Pick out each line of the records that includes the string "yang", and copy it.

------------------------------------------------------------

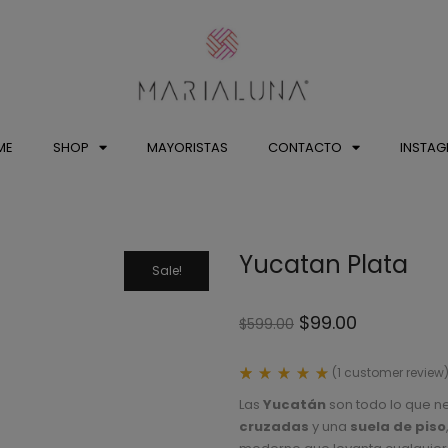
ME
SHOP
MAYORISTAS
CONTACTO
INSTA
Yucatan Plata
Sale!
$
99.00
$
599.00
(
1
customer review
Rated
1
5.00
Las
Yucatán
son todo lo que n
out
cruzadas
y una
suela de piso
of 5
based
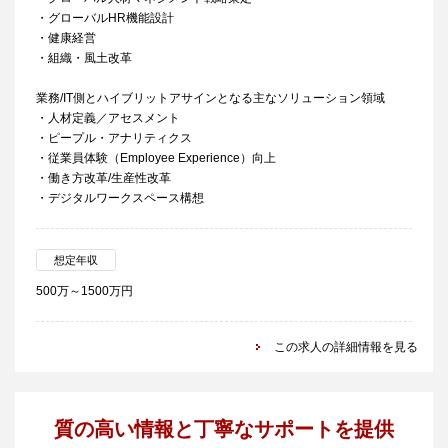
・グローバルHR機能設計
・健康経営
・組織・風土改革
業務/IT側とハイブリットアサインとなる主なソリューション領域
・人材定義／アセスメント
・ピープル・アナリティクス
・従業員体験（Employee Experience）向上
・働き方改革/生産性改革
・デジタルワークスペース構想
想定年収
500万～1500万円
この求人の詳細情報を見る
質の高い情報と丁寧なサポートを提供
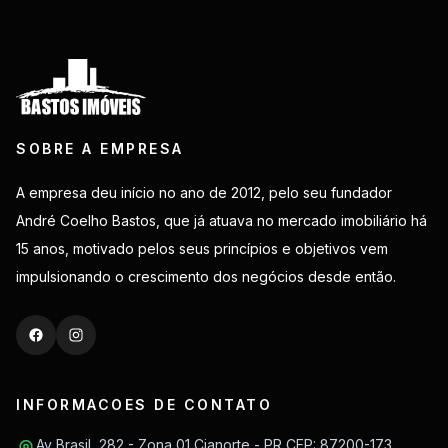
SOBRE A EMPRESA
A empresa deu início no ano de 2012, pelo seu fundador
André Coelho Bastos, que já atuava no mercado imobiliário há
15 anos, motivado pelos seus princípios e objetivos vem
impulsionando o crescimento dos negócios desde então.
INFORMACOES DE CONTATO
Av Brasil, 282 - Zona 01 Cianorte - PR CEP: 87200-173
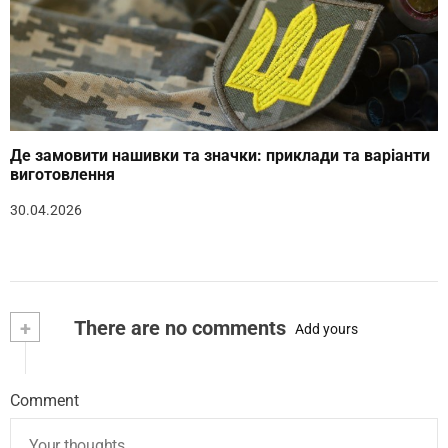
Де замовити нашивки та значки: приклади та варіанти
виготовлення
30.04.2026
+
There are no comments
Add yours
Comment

------------------------------------------------------------

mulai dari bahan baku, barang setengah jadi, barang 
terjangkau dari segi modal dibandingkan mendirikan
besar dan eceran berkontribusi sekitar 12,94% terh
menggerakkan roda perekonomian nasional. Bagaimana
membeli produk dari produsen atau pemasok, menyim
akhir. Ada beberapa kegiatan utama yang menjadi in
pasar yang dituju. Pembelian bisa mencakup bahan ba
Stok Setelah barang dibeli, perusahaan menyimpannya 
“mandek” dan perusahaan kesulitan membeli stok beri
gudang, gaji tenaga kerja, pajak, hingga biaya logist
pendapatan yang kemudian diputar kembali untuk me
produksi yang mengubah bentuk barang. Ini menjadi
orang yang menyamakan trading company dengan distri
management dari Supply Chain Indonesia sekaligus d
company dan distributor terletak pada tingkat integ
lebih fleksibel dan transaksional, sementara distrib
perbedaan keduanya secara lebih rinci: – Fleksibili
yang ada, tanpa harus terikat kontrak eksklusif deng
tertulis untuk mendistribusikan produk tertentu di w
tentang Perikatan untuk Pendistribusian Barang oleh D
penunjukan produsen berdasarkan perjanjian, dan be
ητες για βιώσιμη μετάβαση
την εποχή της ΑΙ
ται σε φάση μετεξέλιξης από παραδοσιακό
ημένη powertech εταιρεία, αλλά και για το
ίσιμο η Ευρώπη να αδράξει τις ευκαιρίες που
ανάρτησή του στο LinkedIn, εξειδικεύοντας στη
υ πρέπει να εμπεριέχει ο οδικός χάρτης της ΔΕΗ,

------------------------------------------------------------

__ANSWER TO THIS PROBLEM__
akhir. Ada beberapa kegiatan utama yang menjadi in
pasar yang dituju. Pembelian bisa mencakup bahan ba
pendapatan yang kemudian diputar kembali untuk me
produksi yang mengubah bentuk barang. Ini menjadi
orang yang menyamakan trading company dengan distri
yang ada, tanpa harus terikat kontrak eksklusif deng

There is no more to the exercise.